The brothers were limited to the sale of fresh and "salted" salmon, the only preservative available for salmon until that time. However, the Humes soon overcame this limitation by inviting an old school friend from Maine, Andrew Hapgood, to join them in the salmon business. Hapgood was a tinsmith and a fisherman in Maine, both skills that would prove useful as he had already successfully experimented in canning lobster as well as salmon. He arrived in Sacramento in 1864 with some rudimentary canning instruments. The company then became Hapgood, Hume and Company, with operations starting on April 1, 1864.

In 1866, after selling out his share of ownership, Hume returned to San Francisco and became interested in stocks, granting control of his investments to a near stranger. He lost $100,000 and returned to the cannery business after briefly dabbling in the freighting business.

When local fish supplies could not meet demand, they opened a cannery on the Columbia River in Washington. In 1872, George Hume hired Chinese immigrants to work in the cannery, but local laws forbade them from fishing. A few rebel Chinese workers left the cannery in 1880 to fish on their own, but were later found drowned in the river. Local white fisherman, not the Humes, were suspects in their deaths.

Hume suffered from ill health during much of the 1880's, but growing restless, he opened the Carquinez Packing Company in Benicia where he packed salmon and fruit.

David Hewes - Railroad Golden Spike

David Hewes is probably best known for donating the golden spike that linked the transcontinental railroad tracks in May of 1869 at Promontory Summit, Utah. His long-time friends and associates, the Big Four (Crocker, Hopkins, Huntington and Stanford), built the Central Pacific Railroad that drove east to meet the Union Pacific pushing west. He was the brother-in-law of Leland Stanford.
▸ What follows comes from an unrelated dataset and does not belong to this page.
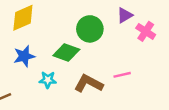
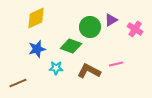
purple triangle: (125, 15) -> (111, 20), moved

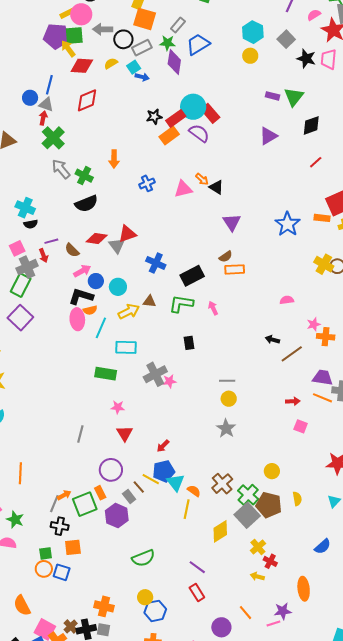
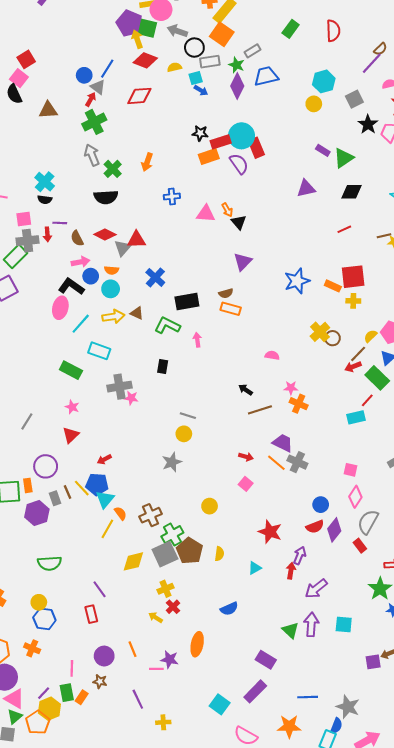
orange semicircle: (90, 310) -> (112, 270), moved
yellow circle: (272, 471) -> (210, 506), moved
Crocker and another business partner, David Colton, are also buried at Mountain View. Hewes had contracted to level off hill tops, sand ridges, and dunes of San Francisco. He started with a shovel, wheelbarrow, and a Chinese laborer. Within a few years his Steam Paddy Company purchased steam shovels for the work and went on to built the first steam locomotive on the Pacific Coast that hauled carloads of dirt to the eastern edge of the city where it deposited as landfill undoubtedly onto the rotting "skeletons" of Gold Rush schooners. The proposal to join the Big Four must have tempted Hewes but, he was still smarting from recent loses. Hewes had joined the Gold Rush, but not to pan for gold. He had shipped collapsible metal buildings West to Sacramento, sold them to gain a foothold, then became a successful merchant, but he lost nearly everything in the Sacramento fires and floods of 1852 and 1853. Still in the process of recovering, Hewes was unwilling to take the financial risk and turned his friends down. When the transcontinental railroad neared completion, however, Hewes, the tireless and talented promoter, recognized what his famous friends did not — the need for ceremony and pageantry to celebrate North America’s transcontinental railroad. He transformed an event, held in a remote and desolate part of the country, into a national celebration that was shared, simultaneously, from coast-to-coast via the telegraph system. By the time Hewes was 84 years old, he was no stranger to disaster. Death had taken two wives, a prosperous business had gone up in smoke, blight had decimated his vineyards, and a land development project had failed. But none was quite as sudden or spectacular as the San Francisco earthquake of 1906 that leveled his three-story office building at 997 Market Street. Age, however, had not quenched the spirit that brought David Hewes from poverty to prosperity. He wired his nephew: "Burned today; build tomorrow," then planned a 15-story building that was completed two years later at a cost of nearly $1 million. Hewes spent his time in both San Francisco and Anapuma in Southern California. He organized the David Hewes Orange and Lemon Association, built a packing spur and at age 90 and still drove his horse and buggy around Los Angeles and San Francisco.